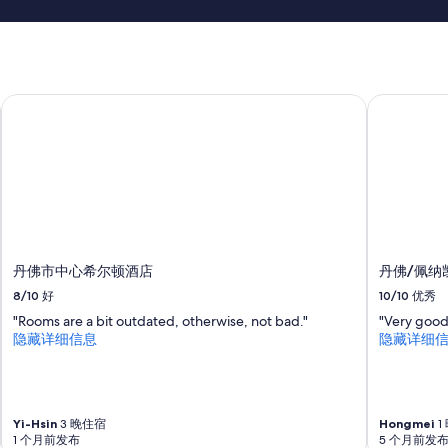
丹佛市中心希尔顿酒店
丹佛/佩纳
丹佛市中心希尔顿酒店
丹佛/佩纳
8/10
好
10/10
优秀
"Rooms are a bit outdated, otherwise, not bad."
"Very good
隐藏详细信息
隐藏详细
Yi-Hsin
3 晚住宿
Hongmei
1
1 个月前发布
5 个月前发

:::

Print each line above exactly as it appears, excluding all images.

_Result for this exercise:_
丹佛市中心希尔顿酒店
丹佛/佩纳
丹佛市中心希尔顿酒店
丹佛/佩纳
8/10
好
10/10
优秀
"Rooms are a bit outdated, otherwise, not bad."
"Very good
隐藏详细信息
隐藏详细
Yi-Hsin
3 晚住宿
Hongmei
1
1 个月前发布
5 个月前发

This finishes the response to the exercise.